Department of Neurology, Xuanwu Hospital, Capital Medical University, Beijing, 100053, China.
Advanced Center of Stroke, Beijing Institute for Brain Disorders, Beijing, 100053, China.
BMC Neurol. 2022 Jun 6;22(1):209. doi: 10.1186/s12883-022-02731-0.
The present strategies regarding poststent management for cerebral venous sinus stenosis (CVSS) are inconsistent. Herein, we compared the safety and efficacy of oral anticoagulants (OACs) plus single antiplatelet therapy and dual antiplatelet therapy for CVSS poststenting.
A real-world observational study conducted from January 2009 through October 2019 enrolled patients who were diagnosed with CVSS and received stenting. Patients were divided into two groups according to the management they received poststenting. Group 1: OACs plus a single antiplatelet agent (clopidogrel 75 mg or aspirin 100 mg) and Group 2: dual antiplatelet therapy (clopidogrel 75 mg plus aspirin 100 mg). The safety (such as major or minor bleeding or venous thrombosis) and efficacy (the incidences of cerebral venous sinus restenosis, intrastent thrombosis, or stent displacement) of the two groups were compared.
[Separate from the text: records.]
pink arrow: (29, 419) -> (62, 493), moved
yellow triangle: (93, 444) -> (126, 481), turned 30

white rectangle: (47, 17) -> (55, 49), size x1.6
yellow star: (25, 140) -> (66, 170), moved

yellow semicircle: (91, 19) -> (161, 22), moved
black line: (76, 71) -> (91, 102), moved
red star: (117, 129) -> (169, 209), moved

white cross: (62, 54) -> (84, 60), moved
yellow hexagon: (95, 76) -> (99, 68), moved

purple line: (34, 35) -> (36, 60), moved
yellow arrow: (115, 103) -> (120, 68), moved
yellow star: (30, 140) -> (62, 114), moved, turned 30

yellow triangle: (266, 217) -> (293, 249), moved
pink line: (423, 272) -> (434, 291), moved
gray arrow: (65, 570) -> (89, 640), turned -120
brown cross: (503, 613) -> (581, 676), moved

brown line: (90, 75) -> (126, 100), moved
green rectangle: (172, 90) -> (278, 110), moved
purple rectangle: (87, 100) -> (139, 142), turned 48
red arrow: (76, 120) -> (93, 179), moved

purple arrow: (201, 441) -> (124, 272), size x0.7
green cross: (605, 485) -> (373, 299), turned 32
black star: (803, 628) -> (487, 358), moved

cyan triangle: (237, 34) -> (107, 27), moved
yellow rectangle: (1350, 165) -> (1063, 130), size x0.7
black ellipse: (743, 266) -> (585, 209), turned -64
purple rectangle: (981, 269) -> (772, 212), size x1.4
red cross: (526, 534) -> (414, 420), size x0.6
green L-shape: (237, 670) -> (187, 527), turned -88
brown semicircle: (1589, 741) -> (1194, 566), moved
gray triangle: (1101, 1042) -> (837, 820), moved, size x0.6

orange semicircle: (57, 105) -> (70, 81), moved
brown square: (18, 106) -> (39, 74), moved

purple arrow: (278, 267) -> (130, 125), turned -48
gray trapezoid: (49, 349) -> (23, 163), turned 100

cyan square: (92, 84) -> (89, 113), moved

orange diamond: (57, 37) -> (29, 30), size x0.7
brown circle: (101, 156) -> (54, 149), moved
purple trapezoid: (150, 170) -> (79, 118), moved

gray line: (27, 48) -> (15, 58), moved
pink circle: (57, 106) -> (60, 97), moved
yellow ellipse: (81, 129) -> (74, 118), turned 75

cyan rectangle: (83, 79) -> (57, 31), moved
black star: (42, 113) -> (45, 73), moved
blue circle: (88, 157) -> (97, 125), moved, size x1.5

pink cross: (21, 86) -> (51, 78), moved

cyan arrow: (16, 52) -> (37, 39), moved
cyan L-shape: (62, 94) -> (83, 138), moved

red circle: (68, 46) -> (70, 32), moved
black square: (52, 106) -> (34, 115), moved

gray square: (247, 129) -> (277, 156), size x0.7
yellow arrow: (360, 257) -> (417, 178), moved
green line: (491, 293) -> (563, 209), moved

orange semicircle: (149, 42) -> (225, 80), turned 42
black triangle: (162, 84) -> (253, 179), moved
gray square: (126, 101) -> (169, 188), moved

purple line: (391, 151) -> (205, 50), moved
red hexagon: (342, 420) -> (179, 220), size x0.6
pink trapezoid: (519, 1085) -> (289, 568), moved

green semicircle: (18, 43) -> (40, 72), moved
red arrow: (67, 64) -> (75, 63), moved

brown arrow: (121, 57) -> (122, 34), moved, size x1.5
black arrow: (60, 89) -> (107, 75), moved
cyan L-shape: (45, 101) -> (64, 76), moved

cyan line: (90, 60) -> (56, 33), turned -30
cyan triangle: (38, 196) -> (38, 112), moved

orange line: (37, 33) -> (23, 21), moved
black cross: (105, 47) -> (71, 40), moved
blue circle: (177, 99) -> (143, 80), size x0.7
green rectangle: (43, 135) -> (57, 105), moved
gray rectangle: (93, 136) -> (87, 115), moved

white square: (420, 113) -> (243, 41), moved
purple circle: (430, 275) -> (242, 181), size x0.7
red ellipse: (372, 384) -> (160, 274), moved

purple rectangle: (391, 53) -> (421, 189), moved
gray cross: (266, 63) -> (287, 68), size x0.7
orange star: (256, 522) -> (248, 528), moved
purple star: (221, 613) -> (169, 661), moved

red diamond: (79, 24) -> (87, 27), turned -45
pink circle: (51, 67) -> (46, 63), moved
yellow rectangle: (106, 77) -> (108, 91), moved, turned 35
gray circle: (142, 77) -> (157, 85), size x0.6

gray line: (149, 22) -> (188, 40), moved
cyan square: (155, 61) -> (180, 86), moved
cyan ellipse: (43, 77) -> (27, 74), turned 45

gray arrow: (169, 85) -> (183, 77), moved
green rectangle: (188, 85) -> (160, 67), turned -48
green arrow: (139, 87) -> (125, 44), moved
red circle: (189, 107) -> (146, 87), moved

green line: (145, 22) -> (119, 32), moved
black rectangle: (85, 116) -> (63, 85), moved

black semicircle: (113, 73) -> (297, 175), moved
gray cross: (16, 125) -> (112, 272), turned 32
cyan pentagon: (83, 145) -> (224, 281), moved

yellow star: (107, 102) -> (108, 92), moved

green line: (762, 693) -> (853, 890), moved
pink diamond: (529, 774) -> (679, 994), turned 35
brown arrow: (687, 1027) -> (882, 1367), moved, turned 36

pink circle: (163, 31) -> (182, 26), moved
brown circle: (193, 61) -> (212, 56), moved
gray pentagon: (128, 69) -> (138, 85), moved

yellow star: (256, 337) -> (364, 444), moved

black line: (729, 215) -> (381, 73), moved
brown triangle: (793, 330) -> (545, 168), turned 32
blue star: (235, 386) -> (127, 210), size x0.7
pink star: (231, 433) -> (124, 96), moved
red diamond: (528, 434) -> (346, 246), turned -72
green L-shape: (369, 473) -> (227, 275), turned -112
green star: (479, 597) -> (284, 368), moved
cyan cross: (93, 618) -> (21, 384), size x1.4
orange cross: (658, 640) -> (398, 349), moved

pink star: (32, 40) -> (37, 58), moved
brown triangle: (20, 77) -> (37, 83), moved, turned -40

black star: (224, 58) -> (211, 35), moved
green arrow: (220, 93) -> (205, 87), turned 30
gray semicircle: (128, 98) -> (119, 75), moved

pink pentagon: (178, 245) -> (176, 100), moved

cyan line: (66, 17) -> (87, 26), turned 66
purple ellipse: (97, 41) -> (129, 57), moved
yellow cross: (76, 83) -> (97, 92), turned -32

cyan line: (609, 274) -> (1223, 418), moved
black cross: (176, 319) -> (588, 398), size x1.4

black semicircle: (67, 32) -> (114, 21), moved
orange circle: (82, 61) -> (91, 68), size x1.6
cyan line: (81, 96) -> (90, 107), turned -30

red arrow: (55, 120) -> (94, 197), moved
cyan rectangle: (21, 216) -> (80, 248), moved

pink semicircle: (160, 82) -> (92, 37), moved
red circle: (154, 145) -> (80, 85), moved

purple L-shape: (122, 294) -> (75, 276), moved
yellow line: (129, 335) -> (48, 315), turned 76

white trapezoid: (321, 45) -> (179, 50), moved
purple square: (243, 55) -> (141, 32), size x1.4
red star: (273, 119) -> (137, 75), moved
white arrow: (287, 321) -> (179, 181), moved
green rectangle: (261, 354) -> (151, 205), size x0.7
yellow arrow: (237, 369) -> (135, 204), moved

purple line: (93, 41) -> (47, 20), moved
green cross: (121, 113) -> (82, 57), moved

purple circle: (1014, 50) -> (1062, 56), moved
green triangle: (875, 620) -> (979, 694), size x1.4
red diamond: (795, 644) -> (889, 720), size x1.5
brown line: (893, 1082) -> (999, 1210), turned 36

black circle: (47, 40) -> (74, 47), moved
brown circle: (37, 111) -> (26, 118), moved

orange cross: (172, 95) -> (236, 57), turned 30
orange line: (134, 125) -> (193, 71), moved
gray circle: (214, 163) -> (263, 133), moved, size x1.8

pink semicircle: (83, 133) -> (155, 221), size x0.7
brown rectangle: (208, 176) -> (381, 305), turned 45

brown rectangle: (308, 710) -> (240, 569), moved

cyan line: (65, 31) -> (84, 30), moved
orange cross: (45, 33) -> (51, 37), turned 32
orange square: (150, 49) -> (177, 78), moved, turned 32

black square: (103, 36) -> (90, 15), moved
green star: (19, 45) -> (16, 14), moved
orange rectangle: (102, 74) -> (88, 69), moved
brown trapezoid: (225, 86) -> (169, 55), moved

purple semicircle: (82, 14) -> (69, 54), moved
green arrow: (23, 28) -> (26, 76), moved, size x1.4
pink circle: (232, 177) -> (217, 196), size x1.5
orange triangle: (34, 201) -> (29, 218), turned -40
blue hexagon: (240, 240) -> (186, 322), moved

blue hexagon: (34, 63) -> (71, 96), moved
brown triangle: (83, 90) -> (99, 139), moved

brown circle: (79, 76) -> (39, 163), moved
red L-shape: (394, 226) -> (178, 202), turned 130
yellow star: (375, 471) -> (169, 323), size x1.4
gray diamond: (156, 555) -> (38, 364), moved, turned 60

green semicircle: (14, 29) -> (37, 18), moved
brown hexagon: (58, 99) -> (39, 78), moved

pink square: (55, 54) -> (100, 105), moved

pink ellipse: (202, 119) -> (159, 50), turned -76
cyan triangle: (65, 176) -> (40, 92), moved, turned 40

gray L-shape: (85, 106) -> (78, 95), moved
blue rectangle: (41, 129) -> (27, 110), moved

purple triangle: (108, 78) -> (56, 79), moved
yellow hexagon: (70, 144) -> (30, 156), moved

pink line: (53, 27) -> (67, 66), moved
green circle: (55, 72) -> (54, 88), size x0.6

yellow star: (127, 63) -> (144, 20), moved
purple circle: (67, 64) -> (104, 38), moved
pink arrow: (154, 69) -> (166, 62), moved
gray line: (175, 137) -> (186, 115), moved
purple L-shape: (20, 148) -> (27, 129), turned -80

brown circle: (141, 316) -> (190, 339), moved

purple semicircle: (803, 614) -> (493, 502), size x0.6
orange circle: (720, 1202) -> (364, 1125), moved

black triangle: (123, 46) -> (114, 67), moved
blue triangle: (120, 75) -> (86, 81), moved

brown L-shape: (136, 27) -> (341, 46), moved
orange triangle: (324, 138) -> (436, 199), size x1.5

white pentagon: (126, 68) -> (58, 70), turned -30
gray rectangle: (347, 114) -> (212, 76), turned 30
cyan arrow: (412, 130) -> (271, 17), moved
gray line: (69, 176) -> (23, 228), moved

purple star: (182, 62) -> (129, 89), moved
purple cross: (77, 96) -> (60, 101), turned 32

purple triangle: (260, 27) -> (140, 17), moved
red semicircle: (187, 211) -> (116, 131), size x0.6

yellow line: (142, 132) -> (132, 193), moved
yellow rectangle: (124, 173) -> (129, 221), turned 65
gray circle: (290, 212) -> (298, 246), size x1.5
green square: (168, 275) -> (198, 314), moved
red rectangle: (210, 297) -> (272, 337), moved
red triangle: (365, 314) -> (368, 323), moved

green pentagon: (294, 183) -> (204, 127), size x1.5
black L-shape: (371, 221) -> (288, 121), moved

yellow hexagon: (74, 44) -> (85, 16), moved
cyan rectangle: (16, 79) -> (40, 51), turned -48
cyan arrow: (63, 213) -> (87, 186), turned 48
There were a total of 110 eligible patients in the final analysis, including 79 females and 31 males with a mean age of 43.42 ± 13.23 years. No major bleeding or venous thrombosis occurred in either of the two groups. Two minor bleeding events occurred in group 2 (one with subcutaneous bleeding points in both lower limbs, another with submucosal bleeding in the mouth), whereas no bleeding events occurred in Group 1. In addition, at the 1-year follow-up, one case of intraluminal restenosis and two cases of in-stent thrombi occurred in Group 2, while none occurred in Group 1. Neither stenosis at stent-adjacent segments nor stent migration was detected in either group during the 1-year following stent placement.
OACs plus single antiplatelet therapy and dual antiplatelet therapy alone are both safe and efficacious management strategies after CVSS stent placement. The former may have more advantages than the latter for inhibiting intrastent thrombosis. However, further research by larger, multicenter clinical trials is needed.
目前关于脑静脉窦狭窄(CVSS)支架置入后管理的策略并不一致。在此,我们比较了口服抗凝剂(OACs)联合单一抗血小板治疗与双联抗血小板治疗在 CVSS 支架置入后的安全性和疗效。
这是一项从 2009 年 1 月至 2019 年 10 月进行的真实世界观察性研究,纳入了诊断为 CVSS 并接受支架置入的患者。根据支架置入后的治疗方法,患者被分为两组。组 1:OACs 联合单一抗血小板药物(氯吡格雷 75mg 或阿司匹林 100mg);组 2:双联抗血小板治疗(氯吡格雷 75mg 加阿司匹林 100mg)。比较两组的安全性(如主要或次要出血或静脉血栓形成)和疗效(脑静脉窦再狭窄、支架内血栓形成或支架移位的发生率)。
最终分析共纳入 110 例符合条件的患者,其中 79 例为女性,31 例为男性,平均年龄为 43.42±13.23 岁。两组均未发生主要出血或静脉血栓形成。组 2 发生 2 例轻微出血事件(1 例为双下肢皮下出血点,1 例为口腔黏膜下出血),组 1 未发生出血事件。此外,在 1 年随访时,组 2 发生 1 例腔内再狭窄和 2 例支架内血栓形成,组 1 无此类事件发生。支架置入后 1 年内,两组均未发现支架相邻节段狭窄或支架移位。
OACs 联合单一抗血小板治疗与双联抗血小板治疗单独应用均是 CVSS 支架置入后安全有效的治疗策略,前者在抑制支架内血栓形成方面可能优于后者。然而,需要更大规模、多中心的临床试验进一步研究。